Apology and Detailed Report on the Overcounting of Cloud Integration Metrics

This is Mackerel’s Assistant Producer, id:wtatsuru.

Between February 20, 2019, to April 11, 2022, the number of metrics used to account for the number of billable cloud hosts registered through Mackerel’s cloud Integration function was being overcounted, causing extra charges for customers using the Cloud Integration function. After discovering this issue on March 30, 2022, we have released two reports detailing the issue and our future action plan; the first on April 4 (link to report), and the second on April 28 (link to report). As we have completed a thorough investigation of the issue and are ready to refund customers for the extra charges incurred, we are providing a full report of the issue together with our apologies as well as refund details, as follows. We would like to express our sincere apology for any inconveniences this issue has caused our customers.

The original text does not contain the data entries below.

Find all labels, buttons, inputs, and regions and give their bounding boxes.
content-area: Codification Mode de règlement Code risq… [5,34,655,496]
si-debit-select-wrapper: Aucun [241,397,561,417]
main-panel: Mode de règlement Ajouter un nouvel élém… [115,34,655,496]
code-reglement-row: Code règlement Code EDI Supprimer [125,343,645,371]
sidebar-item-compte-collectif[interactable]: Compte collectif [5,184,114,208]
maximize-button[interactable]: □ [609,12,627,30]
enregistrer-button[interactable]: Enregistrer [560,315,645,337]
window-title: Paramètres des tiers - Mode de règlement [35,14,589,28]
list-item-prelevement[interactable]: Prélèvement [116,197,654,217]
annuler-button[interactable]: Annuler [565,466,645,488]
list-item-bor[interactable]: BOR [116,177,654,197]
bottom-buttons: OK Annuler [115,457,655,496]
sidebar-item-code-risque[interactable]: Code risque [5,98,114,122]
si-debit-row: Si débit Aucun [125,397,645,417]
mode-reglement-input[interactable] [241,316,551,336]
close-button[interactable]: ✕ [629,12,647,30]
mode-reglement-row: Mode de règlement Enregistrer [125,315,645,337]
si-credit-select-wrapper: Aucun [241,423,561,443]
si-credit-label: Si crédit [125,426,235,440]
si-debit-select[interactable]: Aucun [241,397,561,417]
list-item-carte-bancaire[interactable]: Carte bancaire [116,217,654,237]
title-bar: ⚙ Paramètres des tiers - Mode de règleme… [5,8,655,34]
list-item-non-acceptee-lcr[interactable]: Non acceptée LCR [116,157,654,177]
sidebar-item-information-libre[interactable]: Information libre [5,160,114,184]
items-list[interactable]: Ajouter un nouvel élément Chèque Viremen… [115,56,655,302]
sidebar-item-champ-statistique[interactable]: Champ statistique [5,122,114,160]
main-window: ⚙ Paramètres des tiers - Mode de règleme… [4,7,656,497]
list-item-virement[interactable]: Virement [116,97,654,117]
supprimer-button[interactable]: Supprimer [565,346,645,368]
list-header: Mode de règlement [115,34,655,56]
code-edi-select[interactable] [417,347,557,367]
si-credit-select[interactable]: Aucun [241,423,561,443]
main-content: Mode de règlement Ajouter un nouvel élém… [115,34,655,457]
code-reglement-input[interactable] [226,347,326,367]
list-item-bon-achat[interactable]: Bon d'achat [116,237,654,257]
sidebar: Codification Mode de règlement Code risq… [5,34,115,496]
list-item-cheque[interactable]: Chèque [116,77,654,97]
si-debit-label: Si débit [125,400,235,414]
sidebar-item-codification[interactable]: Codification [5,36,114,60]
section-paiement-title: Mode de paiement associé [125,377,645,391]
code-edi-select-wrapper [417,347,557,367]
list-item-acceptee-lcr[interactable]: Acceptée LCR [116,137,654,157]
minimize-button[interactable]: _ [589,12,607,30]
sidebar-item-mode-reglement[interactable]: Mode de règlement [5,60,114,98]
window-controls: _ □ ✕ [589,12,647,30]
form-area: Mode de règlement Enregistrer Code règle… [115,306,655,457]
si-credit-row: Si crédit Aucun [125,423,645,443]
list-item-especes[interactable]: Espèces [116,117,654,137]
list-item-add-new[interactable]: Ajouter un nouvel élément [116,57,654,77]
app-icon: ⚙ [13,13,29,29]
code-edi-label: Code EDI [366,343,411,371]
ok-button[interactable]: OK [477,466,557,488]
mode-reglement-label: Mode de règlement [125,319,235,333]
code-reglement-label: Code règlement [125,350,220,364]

Affected Services and Period Affected

AWS Integration - WAF
- From March 23, 2020, to March 31, 2022
AWS Integration - Redshift
- From February 20, 2019, to April 8, 2022
AWS Integration - Step Functions
- From May 9, 2019, to April 8, 2022
Google Cloud Integration - App Engine
- From September 24, 2020, to April 11, 2022
Google Cloud Integration - Compute Engine
- From September 24, 2020, to April 11, 2022

Issue

Due to defects in Mackerel’s system, the number of metrics acquired through the Cloud Integration was overcounted for some customers using specific configurations. When this resulted in the upper limit of metrics per host being exceeded, billings for extra hosts exceeding actual use occurred.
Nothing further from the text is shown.